The Lady In The Van

British Cinema at its finest

This film is so warm, kind-hearted and endearing. Whilst on the surface it looks to be a meek and mild comedy about a nutty old lady it is so much more than that. It’s full of witty observations about society – the  lens is pointed firmly at liberals who have earned enough to become middle class yet feel a degree of guilt about their new-found  wealth – and how we do/don’t look after each other. Maggie Smith as the eponymous ‘Lady’ is magnificent,  bringing a richness and poignancy to a fiercely opinionated powerhouse of a figure. Should this be 80-year old Smith’s last leading role, it is one to be proud of. Her performance in this ‘Mostly True Story’ both perverse and profound in equal measure.

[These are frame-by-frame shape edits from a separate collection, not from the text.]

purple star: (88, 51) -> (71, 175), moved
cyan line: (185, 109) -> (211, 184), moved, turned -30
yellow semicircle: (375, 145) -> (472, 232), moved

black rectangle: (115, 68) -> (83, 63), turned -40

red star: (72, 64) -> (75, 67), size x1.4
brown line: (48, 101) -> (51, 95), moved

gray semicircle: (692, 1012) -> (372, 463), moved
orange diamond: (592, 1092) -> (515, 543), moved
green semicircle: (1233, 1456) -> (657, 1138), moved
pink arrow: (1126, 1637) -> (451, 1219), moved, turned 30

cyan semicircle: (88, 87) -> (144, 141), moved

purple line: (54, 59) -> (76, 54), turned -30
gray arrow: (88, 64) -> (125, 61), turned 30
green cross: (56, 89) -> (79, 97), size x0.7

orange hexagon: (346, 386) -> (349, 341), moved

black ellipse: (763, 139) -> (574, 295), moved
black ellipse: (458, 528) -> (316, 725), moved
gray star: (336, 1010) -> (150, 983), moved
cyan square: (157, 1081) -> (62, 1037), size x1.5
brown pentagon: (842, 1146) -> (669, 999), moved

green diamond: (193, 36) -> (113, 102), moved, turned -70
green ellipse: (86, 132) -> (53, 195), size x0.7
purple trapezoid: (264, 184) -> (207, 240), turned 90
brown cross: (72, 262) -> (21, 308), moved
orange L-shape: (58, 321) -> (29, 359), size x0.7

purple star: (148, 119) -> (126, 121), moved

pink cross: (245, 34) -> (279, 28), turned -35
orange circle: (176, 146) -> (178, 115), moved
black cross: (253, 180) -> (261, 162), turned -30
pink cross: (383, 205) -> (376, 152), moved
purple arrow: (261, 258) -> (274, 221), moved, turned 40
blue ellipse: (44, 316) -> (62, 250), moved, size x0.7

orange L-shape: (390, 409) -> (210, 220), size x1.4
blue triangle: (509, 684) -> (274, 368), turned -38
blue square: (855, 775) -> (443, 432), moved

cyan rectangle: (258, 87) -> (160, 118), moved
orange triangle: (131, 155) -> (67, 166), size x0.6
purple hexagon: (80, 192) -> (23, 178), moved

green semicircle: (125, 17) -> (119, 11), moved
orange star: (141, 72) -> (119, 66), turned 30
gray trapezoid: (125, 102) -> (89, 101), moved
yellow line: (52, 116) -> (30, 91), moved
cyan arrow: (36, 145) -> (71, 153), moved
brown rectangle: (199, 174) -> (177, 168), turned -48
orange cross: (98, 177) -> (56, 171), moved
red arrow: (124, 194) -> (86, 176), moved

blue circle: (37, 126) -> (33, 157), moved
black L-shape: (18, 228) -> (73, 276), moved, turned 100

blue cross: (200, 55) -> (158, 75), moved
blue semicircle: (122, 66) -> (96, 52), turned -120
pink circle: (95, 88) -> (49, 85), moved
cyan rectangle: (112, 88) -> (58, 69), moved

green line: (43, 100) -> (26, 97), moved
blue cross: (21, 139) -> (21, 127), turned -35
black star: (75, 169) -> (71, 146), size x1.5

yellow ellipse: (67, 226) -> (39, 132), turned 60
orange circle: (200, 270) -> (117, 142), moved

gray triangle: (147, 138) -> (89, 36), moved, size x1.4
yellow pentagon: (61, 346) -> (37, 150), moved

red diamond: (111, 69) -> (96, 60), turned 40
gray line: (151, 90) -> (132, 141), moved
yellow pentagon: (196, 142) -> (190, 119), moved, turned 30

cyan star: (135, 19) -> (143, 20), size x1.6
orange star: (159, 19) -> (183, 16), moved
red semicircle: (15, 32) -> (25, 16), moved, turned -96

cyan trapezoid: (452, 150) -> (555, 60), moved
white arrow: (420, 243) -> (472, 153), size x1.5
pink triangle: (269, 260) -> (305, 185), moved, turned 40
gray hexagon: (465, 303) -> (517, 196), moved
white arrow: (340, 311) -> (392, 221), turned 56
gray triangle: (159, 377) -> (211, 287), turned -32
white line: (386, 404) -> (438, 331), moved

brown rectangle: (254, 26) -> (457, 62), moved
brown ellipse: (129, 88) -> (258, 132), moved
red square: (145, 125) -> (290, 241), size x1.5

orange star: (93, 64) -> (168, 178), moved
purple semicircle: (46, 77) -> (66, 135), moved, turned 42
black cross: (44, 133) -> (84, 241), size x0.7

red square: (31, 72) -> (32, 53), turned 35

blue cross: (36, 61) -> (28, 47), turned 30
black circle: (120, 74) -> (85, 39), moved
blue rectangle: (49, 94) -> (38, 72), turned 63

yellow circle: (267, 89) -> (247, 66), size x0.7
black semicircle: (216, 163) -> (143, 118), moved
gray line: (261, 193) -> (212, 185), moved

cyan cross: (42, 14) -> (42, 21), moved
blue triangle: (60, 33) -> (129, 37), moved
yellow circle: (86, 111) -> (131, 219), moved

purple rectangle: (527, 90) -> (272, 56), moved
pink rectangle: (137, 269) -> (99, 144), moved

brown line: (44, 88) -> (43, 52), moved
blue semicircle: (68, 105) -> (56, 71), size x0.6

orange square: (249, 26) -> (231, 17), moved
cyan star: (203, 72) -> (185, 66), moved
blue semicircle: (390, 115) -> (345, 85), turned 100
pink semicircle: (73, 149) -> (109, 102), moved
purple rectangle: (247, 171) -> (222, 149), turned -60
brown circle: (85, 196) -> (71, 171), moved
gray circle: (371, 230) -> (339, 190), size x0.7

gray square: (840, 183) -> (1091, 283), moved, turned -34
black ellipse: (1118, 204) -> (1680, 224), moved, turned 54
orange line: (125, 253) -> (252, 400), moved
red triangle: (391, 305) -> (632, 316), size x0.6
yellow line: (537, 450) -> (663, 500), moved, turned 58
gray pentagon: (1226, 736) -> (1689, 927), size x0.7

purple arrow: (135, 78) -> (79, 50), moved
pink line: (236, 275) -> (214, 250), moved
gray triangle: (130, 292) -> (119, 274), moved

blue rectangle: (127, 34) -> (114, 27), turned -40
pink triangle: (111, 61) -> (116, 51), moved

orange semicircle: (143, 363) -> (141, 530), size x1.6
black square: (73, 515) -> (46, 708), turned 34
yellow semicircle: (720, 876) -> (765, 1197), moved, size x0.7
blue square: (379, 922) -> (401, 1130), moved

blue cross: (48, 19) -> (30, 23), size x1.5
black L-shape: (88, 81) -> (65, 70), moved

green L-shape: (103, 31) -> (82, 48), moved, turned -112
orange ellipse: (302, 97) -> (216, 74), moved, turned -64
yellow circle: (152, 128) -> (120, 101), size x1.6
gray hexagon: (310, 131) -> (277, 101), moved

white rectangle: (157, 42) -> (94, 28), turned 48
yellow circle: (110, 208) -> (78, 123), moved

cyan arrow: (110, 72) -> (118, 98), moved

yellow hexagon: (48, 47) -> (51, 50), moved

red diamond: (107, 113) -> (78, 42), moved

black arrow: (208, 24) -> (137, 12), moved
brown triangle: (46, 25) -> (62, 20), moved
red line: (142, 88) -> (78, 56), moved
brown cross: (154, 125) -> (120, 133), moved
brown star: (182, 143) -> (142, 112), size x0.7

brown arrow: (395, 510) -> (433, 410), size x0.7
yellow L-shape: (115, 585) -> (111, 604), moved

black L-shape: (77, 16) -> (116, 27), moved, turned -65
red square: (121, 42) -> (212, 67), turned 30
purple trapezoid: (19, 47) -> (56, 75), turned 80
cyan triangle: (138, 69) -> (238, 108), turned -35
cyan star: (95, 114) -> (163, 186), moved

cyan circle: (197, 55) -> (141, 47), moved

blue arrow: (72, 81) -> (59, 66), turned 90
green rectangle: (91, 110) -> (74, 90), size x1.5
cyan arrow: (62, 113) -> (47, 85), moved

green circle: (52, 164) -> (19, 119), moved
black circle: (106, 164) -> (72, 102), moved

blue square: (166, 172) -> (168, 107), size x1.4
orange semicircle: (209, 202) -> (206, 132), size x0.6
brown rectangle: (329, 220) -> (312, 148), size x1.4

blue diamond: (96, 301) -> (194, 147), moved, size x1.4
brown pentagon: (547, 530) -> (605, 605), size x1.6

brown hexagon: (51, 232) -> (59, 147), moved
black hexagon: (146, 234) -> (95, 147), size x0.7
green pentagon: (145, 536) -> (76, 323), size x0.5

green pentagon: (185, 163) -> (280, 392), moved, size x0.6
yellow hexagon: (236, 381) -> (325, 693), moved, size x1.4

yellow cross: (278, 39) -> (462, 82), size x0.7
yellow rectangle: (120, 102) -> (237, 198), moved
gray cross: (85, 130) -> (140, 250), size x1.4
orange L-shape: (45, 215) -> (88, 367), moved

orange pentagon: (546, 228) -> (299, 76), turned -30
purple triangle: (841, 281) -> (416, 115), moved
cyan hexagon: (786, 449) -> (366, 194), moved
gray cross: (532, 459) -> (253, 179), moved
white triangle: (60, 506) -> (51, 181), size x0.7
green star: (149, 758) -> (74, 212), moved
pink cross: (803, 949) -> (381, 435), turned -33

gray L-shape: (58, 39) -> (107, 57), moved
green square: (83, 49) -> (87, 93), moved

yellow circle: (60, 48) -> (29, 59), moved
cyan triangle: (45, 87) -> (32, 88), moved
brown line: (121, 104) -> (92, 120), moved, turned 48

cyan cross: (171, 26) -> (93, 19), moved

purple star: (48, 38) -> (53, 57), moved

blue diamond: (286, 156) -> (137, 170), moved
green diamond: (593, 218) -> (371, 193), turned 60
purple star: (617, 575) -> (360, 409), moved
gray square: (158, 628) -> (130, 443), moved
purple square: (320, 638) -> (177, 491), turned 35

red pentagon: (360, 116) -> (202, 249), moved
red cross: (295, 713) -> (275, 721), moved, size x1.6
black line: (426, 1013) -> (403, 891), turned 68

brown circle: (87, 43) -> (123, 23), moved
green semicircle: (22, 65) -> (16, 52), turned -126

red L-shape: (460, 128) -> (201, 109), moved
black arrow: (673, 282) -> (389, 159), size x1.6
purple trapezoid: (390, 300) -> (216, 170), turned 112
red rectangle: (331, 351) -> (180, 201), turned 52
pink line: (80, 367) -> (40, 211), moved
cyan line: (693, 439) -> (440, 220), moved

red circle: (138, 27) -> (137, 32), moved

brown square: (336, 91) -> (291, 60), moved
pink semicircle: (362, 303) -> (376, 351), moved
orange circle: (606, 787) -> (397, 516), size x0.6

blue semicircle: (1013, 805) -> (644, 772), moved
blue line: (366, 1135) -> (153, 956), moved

In the 1970s playwright Alan Bennett (Alex Jennings) moved into an affluent street in Camden. He swiftly became acquainted with his neighbours and the nomadic interloper Ms Shephard (Maggie Smith) known by many as the infamous ‘Ms Camden’. Ms Shepard, as Alan insists on calling her, lives in a van. The neighbours do not know why she lives in the van, or even who she is. Is she called Mary or Margret. What they do know is that she is homeless and prone to dictatorial ravings. Due to a mixture of guilt and territorial conviction they protest little (at least to her face)  as she drives around and parks up where ever she fancies. However, after council and double yellow line interference, she can no longer continuing temporarily pitching up where she choses. Loathe to offer too much help to the cantankerous old woman Alan lets her use his drive temporarily to park her Van. 15 years pass, with an often-reluctant Alan slowly-forming a bond with Ms Shepard. As time passes and takes its toll on Ms Shepard Alan begins to learn of the past that continues to consume her. 

This is the type of story that could only be true, it would be nigh-on impossible to create a character like Ms Shepard. The majority of her views were left in the dark ages and the way she treats those who try to help her is often despicable. And yet, when personified by Dame Maggie Smith, she is made almost loveable. Her hidden pain and turmoil often explaining some of her brusque character traits. Jennings is superb as her friend and foil, presenting the conflicted feelings Bennett himself had towards helping the formidable Shepard. The supporting cast are also extraordinary: Frances De La Tour, Jim Broadbent and Claire Foy to name just three, all bring various degrees of support to the grande dame of squalor that is Ms Shepard. The slow and tragic realization that Ms Shepard was more sinned against than a sinner is heart-breaking yet handled with such caution and care.

Considering the topic matter this film is ultimately uplifting, almost joyful in its exploration of what draws people to care and look out for one another.